Kenanga Research & Investment

LPI Capital - 1QFY20 in line

kiasutrader
Publish date: Tue, 05 May 2020, 09:32 AM

1QFY20 NP of RM78m is within expectations on the back of higher Gross Earned Premiums and stable investment income. We reiterate our OP call and TP of RM15.90 as investors should capitalise on its current weak share price for its relatively stable business structure (with Public Bank’s backing) and solid dividend yield of c.5% to boot.

Meeting expectations. 1QFY20 net profit of RM77.9m made up 24% of our and consensus full-year expectations. No dividend declared as expected.

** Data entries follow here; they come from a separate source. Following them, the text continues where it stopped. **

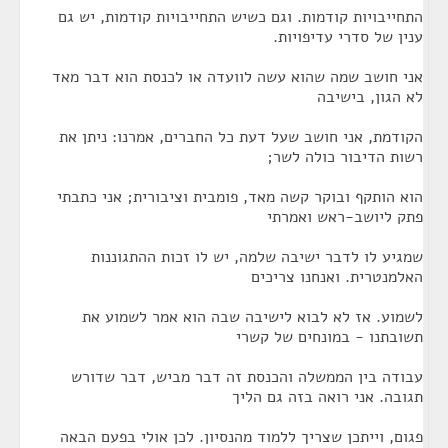
התחייבויות קודמות. וגם כשיש התחייבויות קודמות, יש גם
ענין של סדרי עדיפויות.
אני חושב שמה שהוא עשה לוועדה או לכנסת הוא דבר מאד
לא הגון, בישיבה
הקודמת, אני חושב שעל דעת כל החברים, אמרנו: ניתן את
רשות הדיבור כולה לשר;
הוא הותקף ובוקר קשה מאד, פומבית וציבורית; אני כתבתי
פתק ליושב-ראש ואמרתי
שמגיע לו לדבר ישיבה שלמה, יש לו זכות ההתגוננות
האלמנטרית. ואנחנו צריכים
לשמוע. אז לא לבוא לישיבה שבה הוא אמר לשמוע את
תשובתנו - במונחים של קשרי
עבודה בין הממשלה והכנסת זה דבר מביש, דבר שדורש
תגובה. אני רואה בזה גם הליך
פגום, וייתכן שצריך ללמוד מהנסיון. לכן אולי בפעם הבאה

YoY, 1QFY20 operating revenue of RM404m (+3%) grew on the back of slightly higher gross earned premiums (GEP) by 20bps to +2.6% underpinned by strong performance from the Motor and Miscellaneous Insurance segments at +9.6% and +8.3%, respectively. Fire and the Motor, Aviation and Transport segment saw declines of 4.1 and 3.5%, respectively. Marginal rise seen in Net Earned Premium (+0.6%) as retention ratio fell 130bps to 64.5% with combined ratio falling 3ppt to 71.2% as Claims incurred ratio fell 1ppt to 46.3%. Total revenue saw a slightly higher performance (+3.7%) due to relatively stable investment income (+5.5%). However, net profit inched up a marginal 1% to RM78m dragged by higher expenses (+12%) to RM105m due to fair value loss of RM8m (in unit trust funds, equity and corporate bonds).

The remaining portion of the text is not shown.